I didn't need to be a clairvoyant to see Rossi wanted to kill someone, maybe even me. Her eyes were flat, and it wasn't with shock. I didn't even think she'd heard my question. Her small pack was at my feet, so I picked it up, undid the zip, and shook out the contents: underpants, toiletries, a little makeup, and a couple of keys attached to a familiar Michelin Man key ring. My keys for the S&Ws. I unlocked the cuffs and transferred them to the Koreans' wrists. One of the men was attempting to sit up. He was groggy and spitting bits of tooth, gum, clotted blood, and mucus onto the ground between his legs. He was still a long way from giving trouble. I patted him and his buddy down. Both had binoculars, walkie-talkies, Colt. 45s—my personal favorite—and a couple of spare magazines to go with them. I examined the pistols quickly. Their front sights were ground off and the magazines for both were full. I stuffed one of the weapons in the back of my pants and the other in a pocket with
the spare magazines. Stupid they may have been, but I had no doubt these guys were professional enough to have radioed their observations back to base before approaching Rossi's hide too closely. I stomped on the walkie-talkies. The sets were no more than kids' toys and they shattered into chunks of plastic and printed circuit board.

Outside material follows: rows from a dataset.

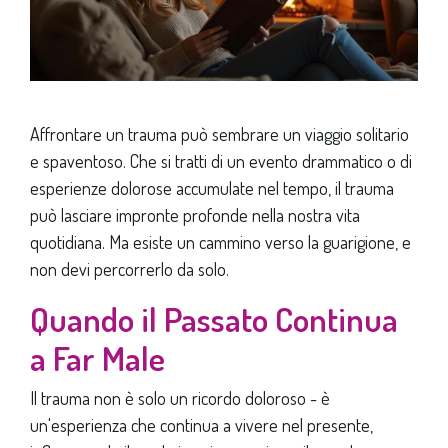
Affrontare un trauma può sembrare un viaggio solitario
e spaventoso. Che si tratti di un evento drammatico o di
esperienze dolorose accumulate nel tempo, il trauma
può lasciare impronte profonde nella nostra vita
quotidiana. Ma esiste un cammino verso la guarigione, e
non devi percorrerlo da solo.
Quando il Passato Continua
a Far Male
Il trauma non è solo un ricordo doloroso - è
un'esperienza che continua a vivere nel presente,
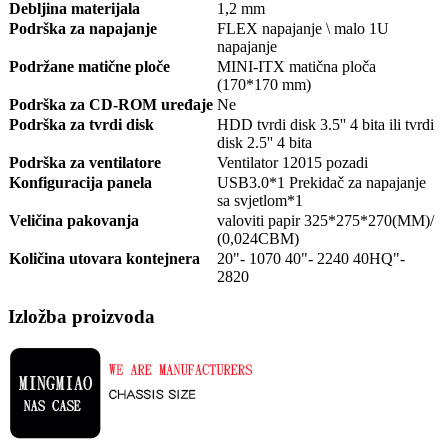
Debljina materijala
1,2 mm
Podrška za napajanje
FLEX napajanje \ malo 1U
napajanje
Podržane matične ploče
MINI-ITX matična ploča
(170*170 mm)
Podrška za CD-ROM uređaje
Ne
Podrška za tvrdi disk
HDD tvrdi disk 3.5'' 4 bita ili tvrdi
disk 2.5'' 4 bita
Podrška za ventilatore
Ventilator 12015 pozadi
Konfiguracija panela
USB3.0*1 Prekidač za napajanje
sa svjetlom*1
Veličina pakovanja
valoviti papir 325*275*270(MM)/
(0,024CBM)
Količina utovara kontejnera
20"- 1070 40"- 2240 40HQ"-
2820
Izložba proizvoda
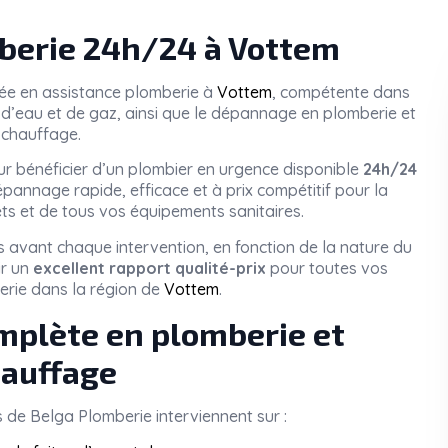
erie 24h/24 à Vottem
sée en assistance plomberie à
Vottem
, compétente dans
tes d’eau et de gaz, ainsi que le dépannage en plomberie et
chauffage.
r bénéficier d’un plombier en urgence disponible
24h/24
pannage rapide, efficace et à prix compétitif pour la
ets et de tous vos équipements sanitaires.
 avant chaque intervention, en fonction de la nature du
ir un
excellent rapport qualité-prix
pour toutes vos
erie dans la région de
Vottem
.
mplète en plomberie et
auffage
s de
Belga Plomberie
interviennent sur :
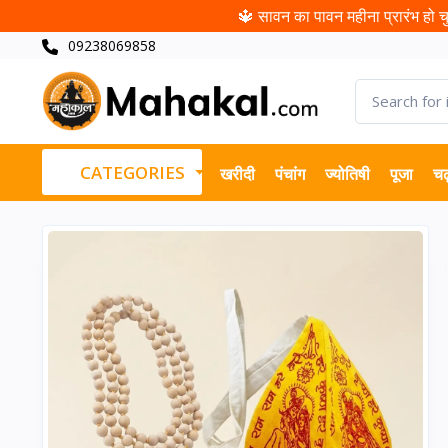
🔱 सावन का पावन महीना प्रारंभ हो चुक
09238069858
CATEGORIES
खरीदी
पंचांग
ज्योतिषी
पूजा
चढ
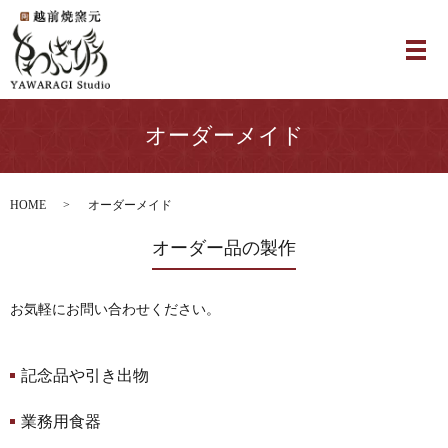
オーダーメイド
HOME
オーダーメイド
オーダー品の製作
お気軽にお問い合わせください。
記念品や引き出物
業務用食器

“Borrow these? Thanks,” I said, taking a pair of binoculars and not waiting for permission to be granted. I brought the lenses into focus on the villa. The image of Sean Boyle danced and shook with my adrenaline-charged breathing. I caught the last moments of my target being stuffed into the back of a black Lexus 4−4 by a clone of the two boys by my feet who, I noted absently, were now easily distinguished from him by the orthodontic work I'd just performed with what turned out to be a hundred-and-twenty-pound tuning fork. “They've made us,” I told Rossi. “Boyle is on the move.” I wasn't too concerned. There was only one road out. Colonel Ratipakorn would head them off at the pass, access blocked by a couple of Humvees topped with Mr. Browning's gift to the world—big, black fifty-caliber machine guns. Through the binoculars, I followed the vehicle as it bounced and rocked over the rough dirt road hacked through the bush on the valley floor. But where the ribbon of gray dirt cut through the green scrub and turned left, the 4−4 went straight ahead, cutting its own path. No. More likely, it was following a private road that wasn't on any map. “Shit,” I said.

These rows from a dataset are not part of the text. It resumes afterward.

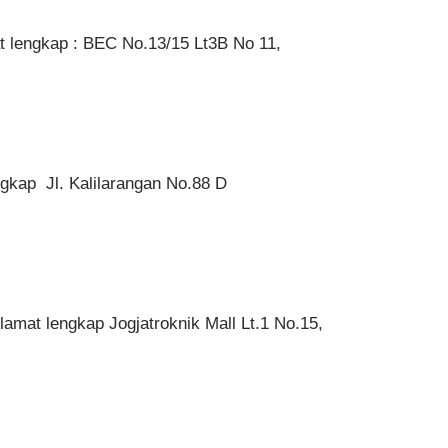
t lengkap : BEC No.13/15 Lt3B No 11,
ngkap Jl. Kalilarangan No.88 D
lamat lengkap Jogjatroknik Mall Lt.1 No.15,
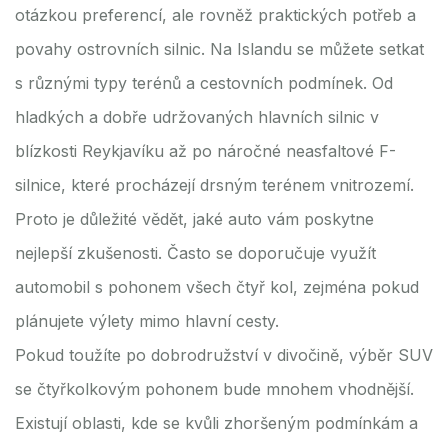
otázkou preferencí, ale rovněž praktických potřeb a
povahy ostrovních silnic. Na Islandu se můžete setkat
s různými typy terénů a cestovních podmínek. Od
hladkých a dobře udržovaných hlavních silnic v
blízkosti Reykjavíku až po náročné neasfaltové F-
silnice, které procházejí drsným terénem vnitrozemí.
Proto je důležité vědět, jaké auto vám poskytne
nejlepší zkušenosti. Často se doporučuje využít
automobil s pohonem všech čtyř kol, zejména pokud
plánujete výlety mimo hlavní cesty.
Pokud toužíte po dobrodružství v divočině, výběr SUV
se čtyřkolkovým pohonem bude mnohem vhodnější.
Existují oblasti, kde se kvůli zhoršeným podmínkám a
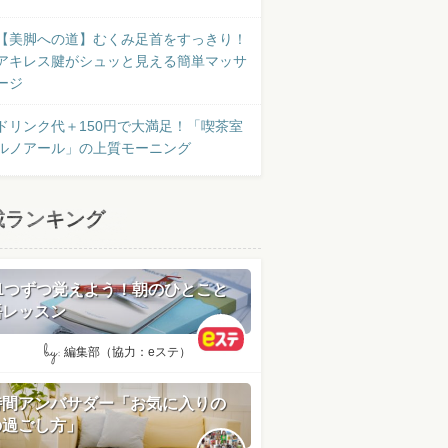
【美脚への道】むくみ足首をすっきり！
アキレス腱がシュッと見える簡単マッサ
ージ
ドリンク代＋150円で大満足！「喫茶室
ルノアール」の上質モーニング
載ランキング
日1つずつ覚えよう！朝のひとこと
語レッスン
by:
編集部（協力：eステ）
時間アンバサダー「お気に入りの
の過ごし方」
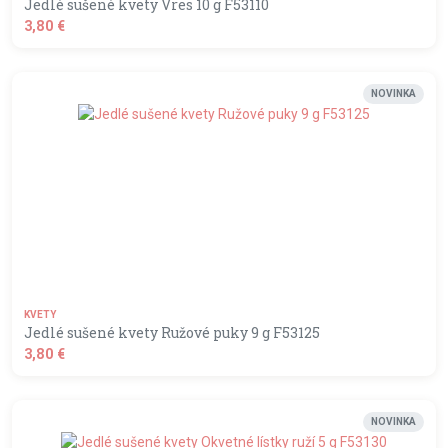
Jedlé sušené kvety Vres 10 g F53110
3,80 €
shopping_basket
DO KOŠÍKA
NOVINKA
KVETY
Jedlé sušené kvety Ružové puky 9 g F53125
3,80 €
shopping_basket
DO KOŠÍKA
NOVINKA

Behind me, I heard Rossi shout something I didn't recognize as being English. I turned in time to see her point the rifle at one of the Koreans' feet. I saw the barrel recoil and heard the bang and a couple of the guy's toes disappeared in a spray of atomized red mist that drifted across his buddy. The big man screamed. Rossi slid back the bolt like she had all the time in the world and then moved it forward, chambering another round. The injured guy rocked back, screaming in an animal kind of way, holding his shattered foot in the air. His tracksuit pants slid down his leg, revealing skin that had gone white with shock, the black hairs raised. His foot didn't start bleeding right away. The muscle fibers in the exposed flesh quivered.